What to do: Repeat exactly the lines that run from the start of the records below to the line with "gánh nặng. Giờ tôi nên làm thế nào để", including both of those lines but not the pictures.

(Transcribed page contents)

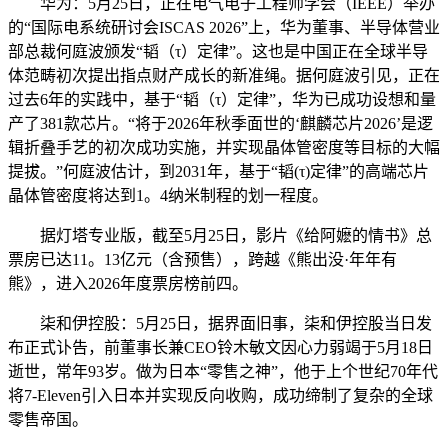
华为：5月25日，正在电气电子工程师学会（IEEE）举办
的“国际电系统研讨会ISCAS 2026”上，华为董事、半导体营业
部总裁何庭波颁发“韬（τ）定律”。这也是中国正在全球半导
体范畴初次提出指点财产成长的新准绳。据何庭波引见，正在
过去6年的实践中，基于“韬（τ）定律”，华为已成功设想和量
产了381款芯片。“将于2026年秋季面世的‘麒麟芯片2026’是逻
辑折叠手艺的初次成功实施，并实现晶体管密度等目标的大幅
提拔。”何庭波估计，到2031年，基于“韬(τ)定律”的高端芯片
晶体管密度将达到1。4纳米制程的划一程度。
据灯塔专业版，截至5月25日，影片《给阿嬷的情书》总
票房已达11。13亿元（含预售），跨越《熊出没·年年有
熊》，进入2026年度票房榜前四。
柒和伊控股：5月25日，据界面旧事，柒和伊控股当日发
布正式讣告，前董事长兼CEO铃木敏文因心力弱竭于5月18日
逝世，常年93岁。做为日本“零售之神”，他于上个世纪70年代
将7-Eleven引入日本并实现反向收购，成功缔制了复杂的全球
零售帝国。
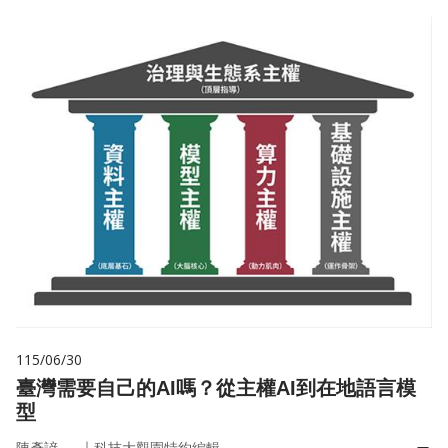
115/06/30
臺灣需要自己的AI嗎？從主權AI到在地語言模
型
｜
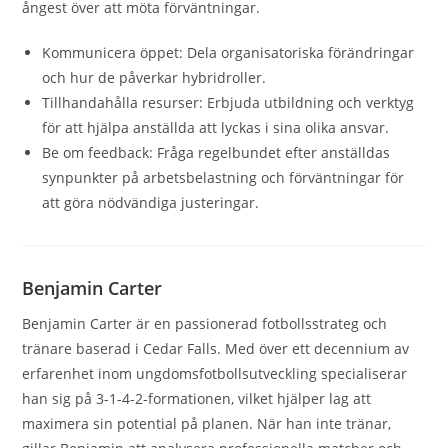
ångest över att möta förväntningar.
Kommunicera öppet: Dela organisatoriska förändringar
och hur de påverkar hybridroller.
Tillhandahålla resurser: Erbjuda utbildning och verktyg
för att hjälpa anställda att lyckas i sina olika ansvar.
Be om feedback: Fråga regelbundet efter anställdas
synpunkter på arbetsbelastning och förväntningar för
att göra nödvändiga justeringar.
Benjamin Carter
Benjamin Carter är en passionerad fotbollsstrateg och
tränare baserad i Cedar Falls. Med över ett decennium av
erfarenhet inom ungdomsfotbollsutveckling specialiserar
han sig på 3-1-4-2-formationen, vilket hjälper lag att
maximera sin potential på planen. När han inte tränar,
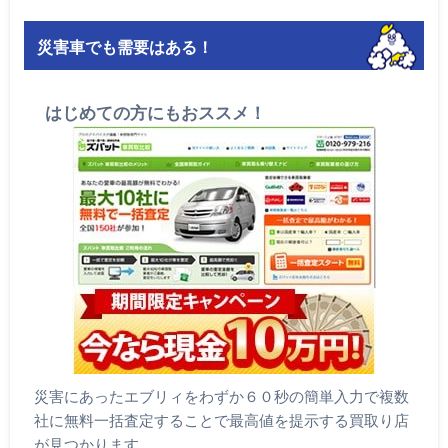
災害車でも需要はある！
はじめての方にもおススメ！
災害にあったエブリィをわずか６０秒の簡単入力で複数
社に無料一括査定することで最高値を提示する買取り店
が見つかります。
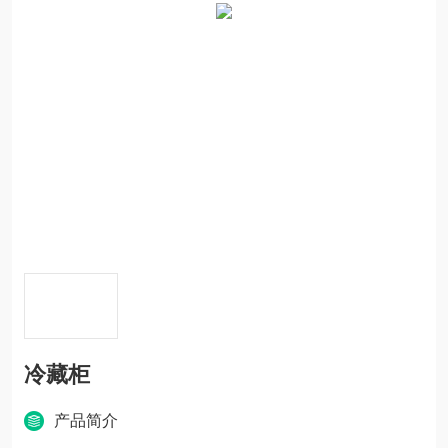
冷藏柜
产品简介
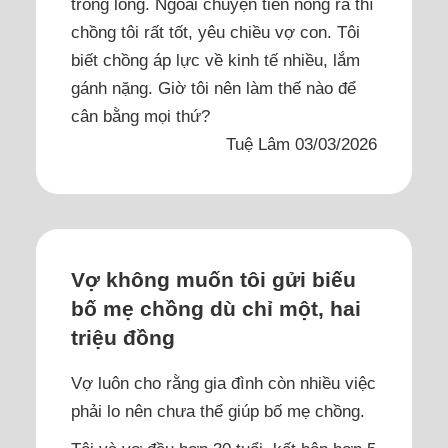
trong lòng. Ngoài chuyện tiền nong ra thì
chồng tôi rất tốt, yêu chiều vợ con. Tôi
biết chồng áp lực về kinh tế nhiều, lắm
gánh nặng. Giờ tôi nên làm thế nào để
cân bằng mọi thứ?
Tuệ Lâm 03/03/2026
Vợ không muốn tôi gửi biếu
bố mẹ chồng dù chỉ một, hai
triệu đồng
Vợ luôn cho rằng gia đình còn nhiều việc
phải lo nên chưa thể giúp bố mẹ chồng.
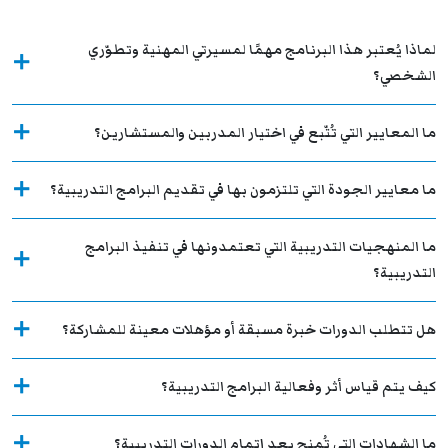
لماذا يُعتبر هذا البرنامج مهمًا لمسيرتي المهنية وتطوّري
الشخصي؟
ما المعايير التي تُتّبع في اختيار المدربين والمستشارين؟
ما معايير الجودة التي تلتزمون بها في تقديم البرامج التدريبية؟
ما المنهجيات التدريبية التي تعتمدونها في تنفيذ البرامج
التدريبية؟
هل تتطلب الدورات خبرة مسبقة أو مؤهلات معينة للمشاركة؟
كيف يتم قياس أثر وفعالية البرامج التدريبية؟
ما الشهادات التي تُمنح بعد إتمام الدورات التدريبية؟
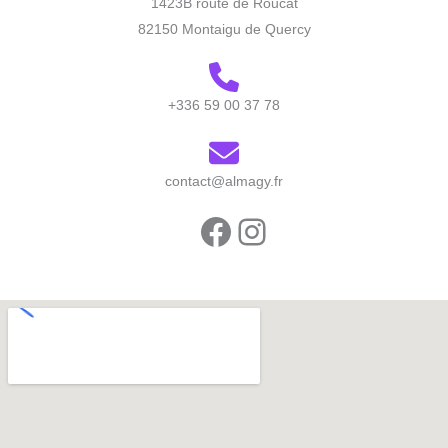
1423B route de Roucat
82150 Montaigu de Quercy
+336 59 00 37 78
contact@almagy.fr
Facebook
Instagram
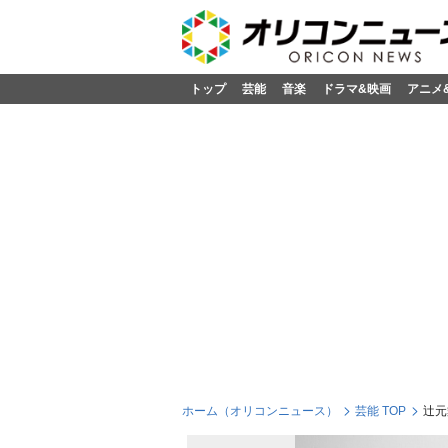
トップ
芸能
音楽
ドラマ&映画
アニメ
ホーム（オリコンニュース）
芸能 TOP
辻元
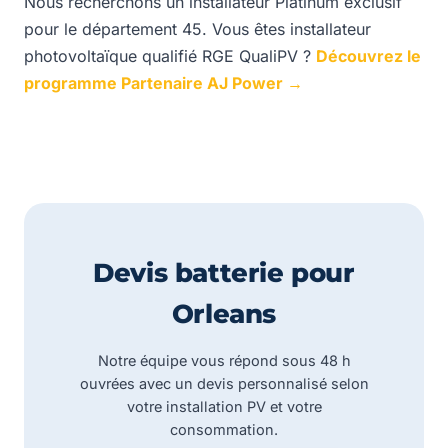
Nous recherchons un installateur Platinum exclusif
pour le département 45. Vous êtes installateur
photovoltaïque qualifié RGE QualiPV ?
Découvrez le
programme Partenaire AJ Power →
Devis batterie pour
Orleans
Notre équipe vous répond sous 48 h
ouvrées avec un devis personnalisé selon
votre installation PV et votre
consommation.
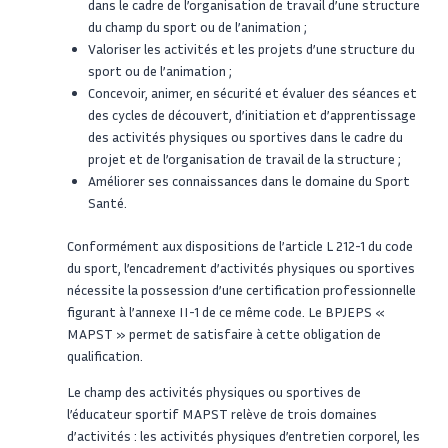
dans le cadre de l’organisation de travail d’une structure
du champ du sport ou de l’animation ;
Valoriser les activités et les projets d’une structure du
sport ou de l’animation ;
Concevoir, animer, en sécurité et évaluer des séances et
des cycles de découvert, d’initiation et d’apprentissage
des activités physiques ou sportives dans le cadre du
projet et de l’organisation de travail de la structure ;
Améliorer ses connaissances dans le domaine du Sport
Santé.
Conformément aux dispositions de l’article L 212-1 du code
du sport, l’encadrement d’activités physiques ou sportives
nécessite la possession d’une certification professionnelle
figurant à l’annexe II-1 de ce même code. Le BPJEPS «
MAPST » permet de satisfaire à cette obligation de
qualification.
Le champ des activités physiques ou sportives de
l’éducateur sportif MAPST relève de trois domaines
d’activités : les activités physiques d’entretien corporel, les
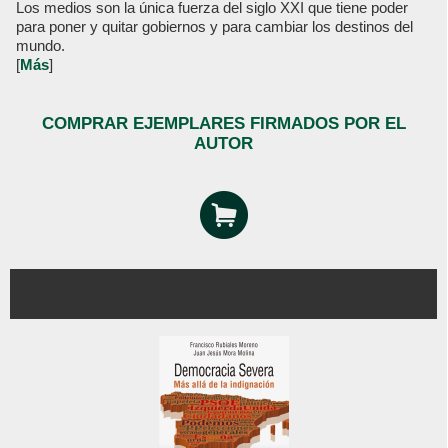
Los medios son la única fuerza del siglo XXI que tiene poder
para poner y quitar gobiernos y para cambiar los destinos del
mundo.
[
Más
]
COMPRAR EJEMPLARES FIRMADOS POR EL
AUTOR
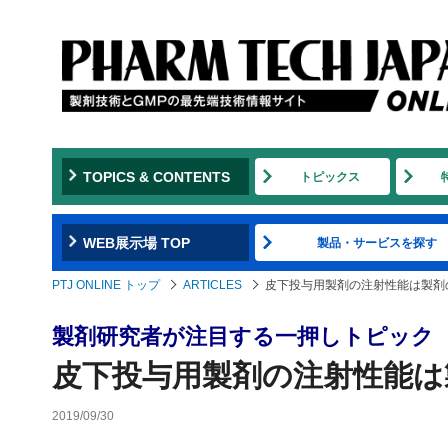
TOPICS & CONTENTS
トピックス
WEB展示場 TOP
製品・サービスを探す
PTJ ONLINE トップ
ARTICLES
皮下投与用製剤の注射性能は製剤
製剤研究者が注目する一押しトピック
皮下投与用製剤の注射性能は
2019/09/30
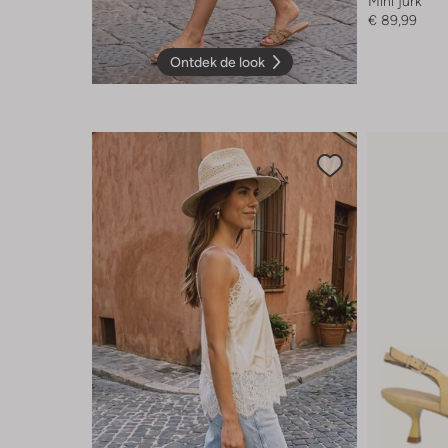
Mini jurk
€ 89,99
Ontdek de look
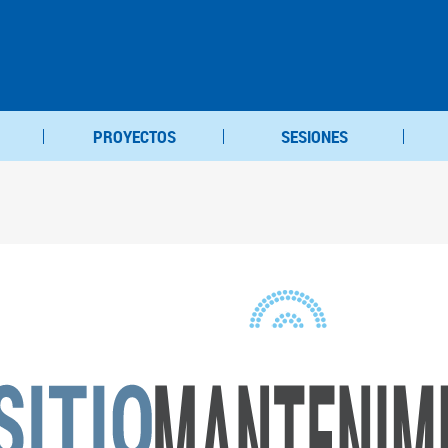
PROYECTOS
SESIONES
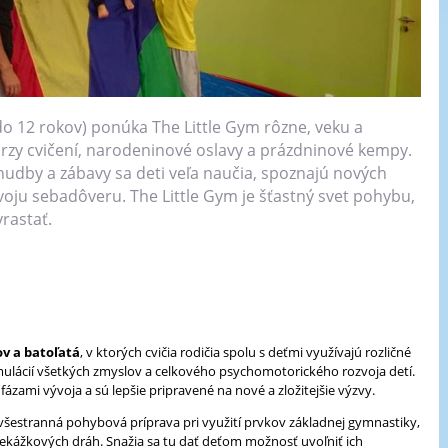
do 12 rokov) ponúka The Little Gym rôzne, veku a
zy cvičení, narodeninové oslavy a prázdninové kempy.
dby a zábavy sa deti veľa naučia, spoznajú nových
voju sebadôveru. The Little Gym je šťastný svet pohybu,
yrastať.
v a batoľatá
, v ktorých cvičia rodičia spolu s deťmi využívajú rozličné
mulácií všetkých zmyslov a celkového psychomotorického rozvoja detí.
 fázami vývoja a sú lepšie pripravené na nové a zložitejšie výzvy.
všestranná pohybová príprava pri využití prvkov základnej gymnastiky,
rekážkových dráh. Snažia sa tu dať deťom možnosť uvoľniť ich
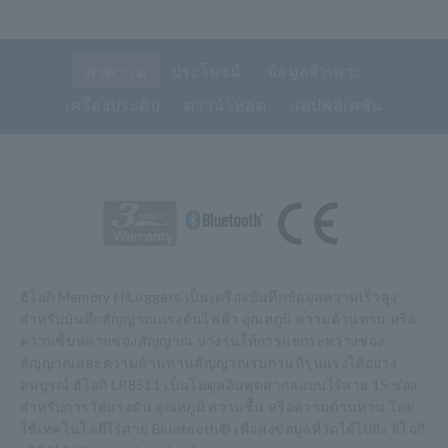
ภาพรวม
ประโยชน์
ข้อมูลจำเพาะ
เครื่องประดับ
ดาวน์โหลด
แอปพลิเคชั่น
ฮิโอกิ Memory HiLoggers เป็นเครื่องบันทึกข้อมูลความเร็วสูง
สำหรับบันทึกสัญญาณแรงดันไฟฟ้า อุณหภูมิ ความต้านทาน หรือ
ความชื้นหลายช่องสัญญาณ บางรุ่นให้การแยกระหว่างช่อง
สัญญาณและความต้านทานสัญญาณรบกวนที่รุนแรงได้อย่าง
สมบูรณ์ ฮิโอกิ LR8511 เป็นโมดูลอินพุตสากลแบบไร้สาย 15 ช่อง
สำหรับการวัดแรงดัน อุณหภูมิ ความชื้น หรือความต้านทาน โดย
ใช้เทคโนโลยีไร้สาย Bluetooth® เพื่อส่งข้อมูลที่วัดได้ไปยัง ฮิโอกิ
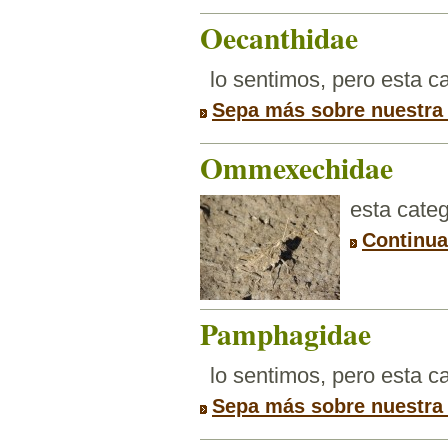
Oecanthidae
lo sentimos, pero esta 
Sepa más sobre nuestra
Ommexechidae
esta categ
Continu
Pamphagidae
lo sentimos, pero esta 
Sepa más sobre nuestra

Reply:
华为：5月25日，正在电气电子工程师学会（IEEE）举办
的“国际电系统研讨会ISCAS 2026”上，华为董事、半导体营业
部总裁何庭波颁发“韬（τ）定律”。这也是中国正在全球半导
体范畴初次提出指点财产成长的新准绳。据何庭波引见，正在
过去6年的实践中，基于“韬（τ）定律”，华为已成功设想和量
产了381款芯片。“将于2026年秋季面世的‘麒麟芯片2026’是逻
辑折叠手艺的初次成功实施，并实现晶体管密度等目标的大幅
提拔。”何庭波估计，到2031年，基于“韬(τ)定律”的高端芯片
晶体管密度将达到1。4纳米制程的划一程度。
据灯塔专业版，截至5月25日，影片《给阿嬷的情书》总
票房已达11。13亿元（含预售），跨越《熊出没·年年有
熊》，进入2026年度票房榜前四。
柒和伊控股：5月25日，据界面旧事，柒和伊控股当日发
布正式讣告，前董事长兼CEO铃木敏文因心力弱竭于5月18日
逝世，常年93岁。做为日本“零售之神”，他于上个世纪70年代
将7-Eleven引入日本并实现反向收购，成功缔制了复杂的全球
零售帝国。
115/06/30
臺灣需要自己的AI嗎？從主權AI到在地語言模
型
｜
ångest över att möta förväntningar.
Kommunicera öppet: Dela organisatoriska förändringar
och hur de påverkar hybridroller.
Tillhandahålla resurser: Erbjuda utbildning och verktyg
för att hjälpa anställda att lyckas i sina olika ansvar.
Be om feedback: Fråga regelbundet efter anställdas
synpunkter på arbetsbelastning och förväntningar för
att göra nödvändiga justeringar.
Benjamin Carter
Benjamin Carter är en passionerad fotbollsstrateg och
tränare baserad i Cedar Falls. Med över ett decennium av
erfarenhet inom ungdomsfotbollsutveckling specialiserar
han sig på 3-1-4-2-formationen, vilket hjälper lag att
maximera sin potential på planen. När han inte tränar,
災害車でも需要はある！
はじめての方にもおススメ！
災害にあったエブリィをわずか６０秒の簡単入力で複数
社に無料一括査定することで最高値を提示する買取り店
が見つかります。
冷藏柜
产品简介
trong lòng. Ngoài chuyện tiền nong ra thì
chồng tôi rất tốt, yêu chiều vợ con. Tôi
biết chồng áp lực về kinh tế nhiều, lắm
gánh nặng. Giờ tôi nên làm thế nào để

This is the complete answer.